La noticia de la aprehensión del letrado santiagueño generó una fuerte repercusión en el ambiente del espectáculo y en la opinión pública local. Sin esquivar la gravedad del asunto, Eugenia fue contundente al describir la realidad que atraviesa su hermano: "Voy a decir que mi hermano tiene un consumo problemático. Es adicto a las drogas, más precisamente al alcohol y a la cocaína. Las cosas como son", sentenció la participante este sábado 28 de marzo de 2026.
Ruiz destacó la honorabilidad de sus padres, conocidos en la sociedad santiagueña como Machi y Cristina, asegurando que la familia ya había comenzado a trabajar para dejar de negar la situación. "Este verano con mi hermana nos pusimos a hablar y dijimos basta. Como toda situación dolorosa, uno tiende a negar, pero decidimos afrontarlo", relató conmovida.

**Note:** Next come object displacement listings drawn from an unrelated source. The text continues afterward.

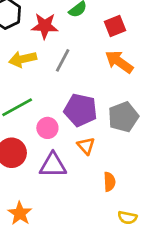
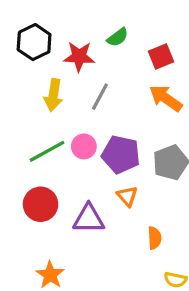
yellow arrow: (23, 59) -> (53, 95), turned -68
pink circle: (47, 128) -> (84, 146), moved

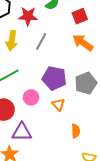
pink circle: (84, 146) -> (31, 97), moved
purple triangle: (89, 219) -> (22, 132), moved

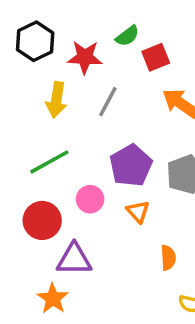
red square: (80, 16) -> (156, 57), moved
purple pentagon: (54, 78) -> (131, 165), turned 30

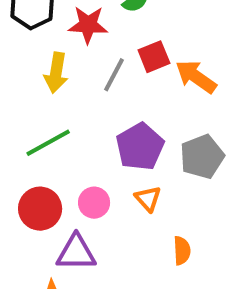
red square: (156, 57) -> (154, 57), moved
pink circle: (90, 199) -> (94, 203), moved

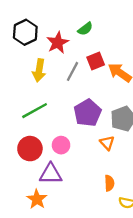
red star: (88, 25) -> (58, 43), turned -30
orange triangle: (148, 199) -> (107, 143), moved
orange semicircle: (182, 251) -> (109, 183), moved

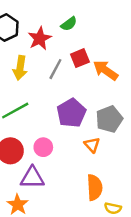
orange semicircle: (109, 183) -> (95, 187), size x1.5

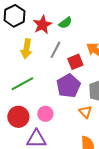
green semicircle: (69, 24) -> (65, 23), moved
red square: (80, 58) -> (75, 62), moved

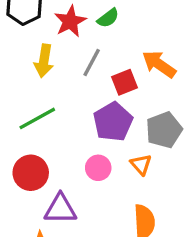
pink circle: (45, 114) -> (98, 168), moved

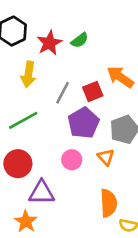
gray line: (92, 62) -> (63, 93), moved

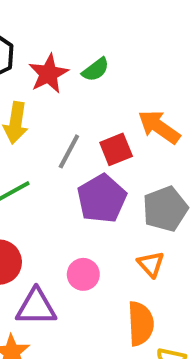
orange triangle: (106, 157) -> (151, 264), moved
pink circle: (72, 160) -> (83, 274), moved

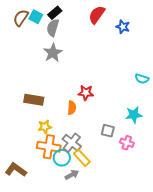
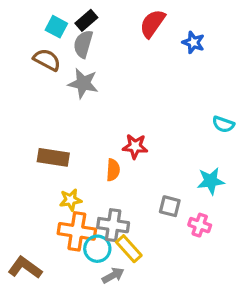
brown semicircle: (21, 18) -> (47, 60), moved, turned 84
gray star: (53, 53) -> (83, 83), turned -30
gray cross: (72, 143) -> (113, 225), turned -30

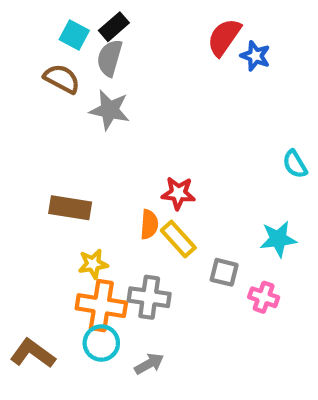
red semicircle: (152, 24) -> (224, 37), moved
cyan semicircle: (223, 124) -> (295, 164), turned 40
cyan circle: (97, 249) -> (101, 343), moved
yellow rectangle: (129, 249) -> (178, 239), moved

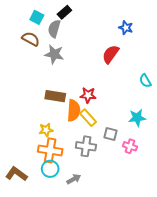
black rectangle: (114, 27) -> (64, 12), moved
red semicircle: (224, 37) -> (111, 54), moved
brown rectangle: (70, 208) -> (55, 96), moved
orange semicircle: (149, 224) -> (74, 111), size x1.5
gray cross: (149, 297) -> (86, 146), moved

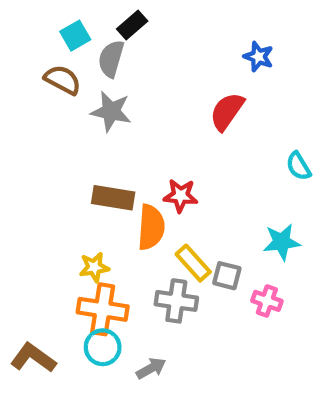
cyan square: (37, 17) -> (75, 36), turned 32
yellow rectangle: (88, 118) -> (193, 263), moved

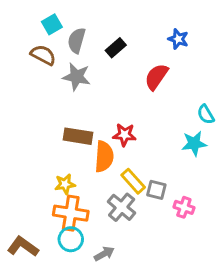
black rectangle: (132, 25) -> (116, 48), moved
cyan star: (282, 242) -> (194, 143), moved
gray cross: (176, 301) -> (122, 207), turned 32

El duro camino de la adicción
Según explicó la joven dentro de la casa más famosa del país, la familia ya había mantenido entrevistas con especialistas en adicciones antes de este desenlace judicial. En esas consultas, el diagnóstico fue una advertencia que hoy resuena con fuerza: "El adicto tiene tres caminos si no se trata: o terminas hospitalizado, preso o muerto. Y para salir tienes que tocar fondo".
Para Eugenia, este episodio legal que hoy mantiene a su hermano tras las rejas en la capital santiagueña es, lamentablemente, parte de ese "tocar fondo" necesario para un proceso de recuperación. "Es un tema doloroso, sobre todo para mis padres, que son personas de bien, pero es el proceso que tendremos que afrontar como familia", concluyó.
La situación judicial en Santiago
Fernando Ruiz permanece detenido bajo una investigación que lo señala como presunto autor de agresiones físicas y sexuales. La Justicia santiagueña avanza en la recolección de pruebas y testimonios, mientras el caso se posiciona como uno de los más mediáticos de la temporada debido al vínculo directo con la participante del reality de mayor audiencia en la televisión argentina.
Desde el entorno familiar y legal, se espera que las próximas pericias determinen el estado psicológico del imputado y la viabilidad de un tratamiento de rehabilitación bajo custodia, mientras la sociedad santiagueña sigue de cerca el destino de un profesional que, en sus propias palabras, ha sucumbido ante el flagelo de las adicciones.